Richard didn’t say anything else. He pulled Caelum forward, quick and matter-of-fact. The UNIT-3 enforcers were already lined up: two with med kits, one with a black envelope full of vials for the usual debrief and decon, and another, helmeted, gripping a sidearm. Caelum couldn’t help noticing how neat it all was. He’d left blood and chaos in the rift, and now Earth was running the same show, just with props and gloves.
They shoved him into the truck as soon as he crossed the line, crowding him onto a folding cot and stripping his pack and spear away before he could react. He tried to grab for the pack, but it was already sealed up and tagged, probably headed for some lab. The medics didn’t bother with small talk; they just checked his eyes and went straight to his leg.
The youngest medic wore a nexus ring on her finger, the band glowing dull cyan as she went through his improvised bandage. The wound looked worse here, under the intense lights and the cameras: ragged, raw, purple at the edges. Caelum could smell it even through the disinfectant, could taste it in his mouth. The RMA’s foam didn’t cover the stink, but the medic didn’t flinch. She cleaned, cut, and sprayed something that seared like hell.
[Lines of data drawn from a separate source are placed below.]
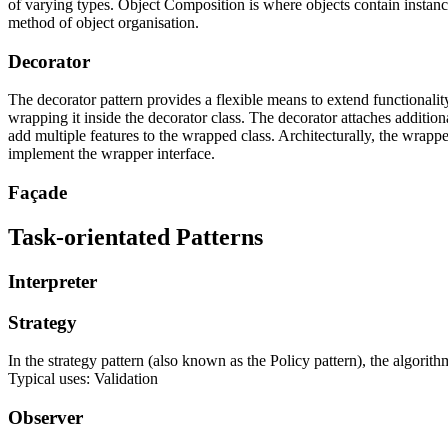
of varying types.
Object Composition
is where objects contain instance
method of object organisation.
Decorator
The decorator pattern provides a flexible means to extend functionality
wrapping it inside the decorator class. The decorator attaches additio
add multiple features to the wrapped class. Architecturally, the wrapped
implement the wrapper interface.
Façade
Task-orientated Patterns
Interpreter
Strategy
In the strategy pattern (also known as the Policy pattern), the algorit
Typical uses: Validation
Observer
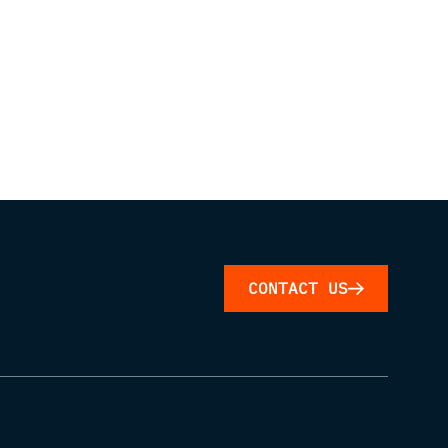
CONTACT US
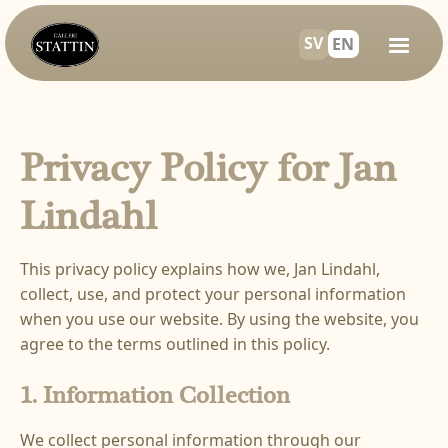
SV
EN
Privacy Policy for Jan
Lindahl
This privacy policy explains how we, Jan Lindahl,
collect, use, and protect your personal information
when you use our website. By using the website, you
agree to the terms outlined in this policy.
1. Information Collection
We collect personal information through our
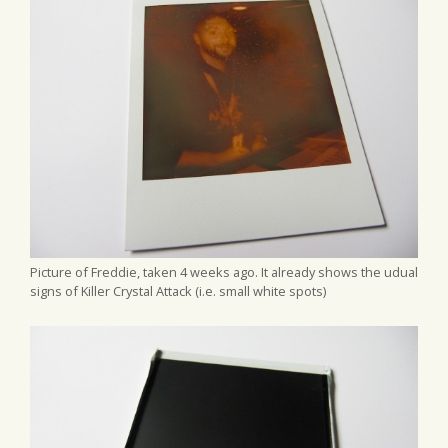
Picture of Freddie, taken 4 weeks ago. It already shows the udual
signs of Killer Crystal Attack (i.e. small white spots)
It took more willpower than he liked to admit not to yank his leg away. Heat beat in his calf, muscle memory itching to kick, but he stayed still. The first sensor cluster pressed chill against his neck, producing a printout, and the older medic snapped it up, scanned it, and shredded it without a word.
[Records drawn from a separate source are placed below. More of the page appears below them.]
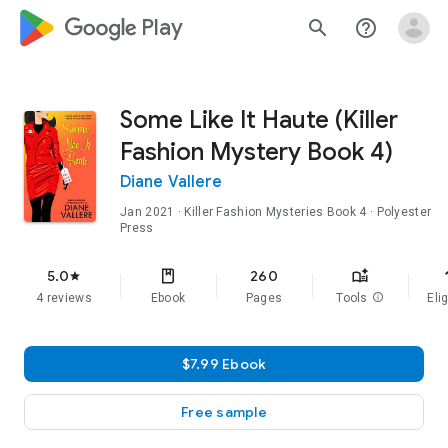
google_logo Play
search
help_outline
Some Like It Haute (Killer
Fashion Mystery Book 4)
Diane Vallere
Jan 2021
·
Killer Fashion Mysteries
Book 4
· Polyester
Press
f
5.0
260
star
4 reviews
Ebook
Pages
Tools
info
Elig
$7.99 Ebook
Free sample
The ARC overlay flared up, numbers shifting: heart rate, pulse, hydration, blood loss, infection risk, and then a flood of deeper scans for rift exposure. The RMA didn’t trust any gate, not after the first returnee broke protocol. Rumour had it that there were 14 rift-borne pathogens capable of killing a human. Caelum figured it was more than that, and that half of them were smarter than they let on.
After a period that felt like an eternity, a voice rose through the grunts and groans. The older medic—his badge read “Ilyin”—swept the readout into a disposable bin and peered over the edge of a handheld scanner, blue light shimmering as it tracked Caelum’s vitals. “Start from the top,” Ilyin said, not a request. “Gate conditions, sequence of events, all injuries as sustained.” The scanner’s light increased, a faint whine drilling into Caelum’s skull.
He finally managed to speak, his voice coarse. "Entry was stable, no hostilities inside the perimeter. Walked about an hour into the basin—old mangroves, nothing like the standard vector. Saw a bunch of things: four-clawed crabs, armoured croc, floaters like jellyfish, a six-legged thing with a throat sac, and a pissed-off salamander." He tried to gesture, but the medic pinned his hands and jabbed an alcohol patch into his arm.
“Document the wound,” Ilyin said. The younger medic stretched the skin on his leg so the scanner could get a look. Caelum felt the tug, the raw itch as nanofilm sealed the worst of it. “Good job coming back alive, cadet,” Ilyin said.